Predictive Coding; Confusion among Seed Sets, Random-Statistical Sampling and Training

“By Jason Glass & Alex Wall Esq.

We read a blog the other day written by a senior level exec from a predictive coding service provider regarding the latest (mis)information circulating in the industry.  Specifically the focus of the blog was on predictive coding and statistically significant random sampling in order to create a valid seed set.   His argument is not all machine learning algorithms need a minimum number of documents in order to learn and that some systems can learn from a single exemplar document.

“Auto–Define Random Sampling” 

Let me ask you, as the managing Partner on a matter who ultimately needs to sign off on the discovery order, would you feel comfortable having an entire database system coded based off a single document?  We didn’t think so.  The blogger and the predictive coding company however has confused random sampling with training.  In that regard, there is nothing wrong with using whatever examples or training methods you want for predictive coding.  However, in any project, we recommend at least one quality control round where the system’s results are tested versus the attorney’s expectations.  If a predictive coding service provider doesn’t recommend that, than in my opinion they are being irresponsible and most likely will end up in court defending themselves with the attorneys throwing up their hands and wondering what the hell happened.

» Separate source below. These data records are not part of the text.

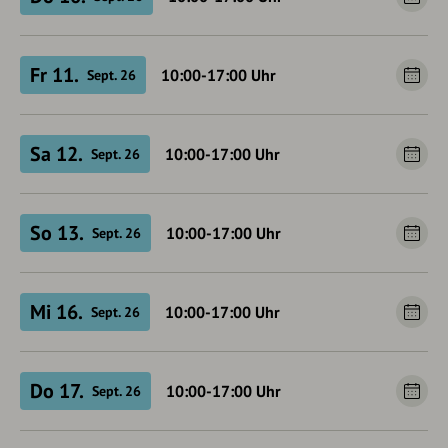
Fr 11.
10:00-17:00
Uhr
Sept. 26
Sa 12.
10:00-17:00
Uhr
Sept. 26
So 13.
10:00-17:00
Uhr
Sept. 26
Mi 16.
10:00-17:00
Uhr
Sept. 26
Do 17.
10:00-17:00
Uhr
Sept. 26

Thai Food and Statistic Sampling is for Suckers

The blogger counter’s statistic sampling in general by stating “why a client would tolerate the waste associated with blindly stumbling through the data in the name of scientific validity?” “Next time you are hungry for Thai food, why don’t you just tell Yelp! you want food. You wouldn’t want to bias the process would you?”  Touché.  Funny analogy and I’ll try and stick to the same.  If I am looking for Thai restaurant sure I will type it into Yelp!  What happens next?  You get a whole bunch of results, right?  From there I need to choose a location.  I will also want to read some diner reviews and ratings of some of the specific restaurants prior to making a final decision.  Ambiance is going to be important too.  I’m looking for a romantic spot for my wife and I, it can’t be casual.  We have three kids and these days we rarely get the chance to get out of the house.   Oh, and I love Chicken Massaman.  So I have to pick a Thai restaurant that has really good Chicken Massaman (shout out to Thai Thani in Swampscott MA.  Best Mai Thai’s and Massaman).. …Viola!!  Ladies and Gentlemen I think we just described statistical sampling and validating our results.

The point here is, some predictive coding engines are more transparent than others in how their systems work.   As a software agnostic company who has tested many on the market today we are conscious of that and with that in mind, make sure the platform you are considering is transparent in how the system works and most importantly can be validated by a defensible process.  Let’s also take a moment and understand what “defensible” means?  To us it means that our client understand the process thoroughly and would stand and defend the process as having been a reasonable and intelligent one, that counsel is prepared to defend.  We would never suggest that our attorneys blindly trust any technology without either validating a sample of the results, and we are looking out for our clients in insisting upon quality control.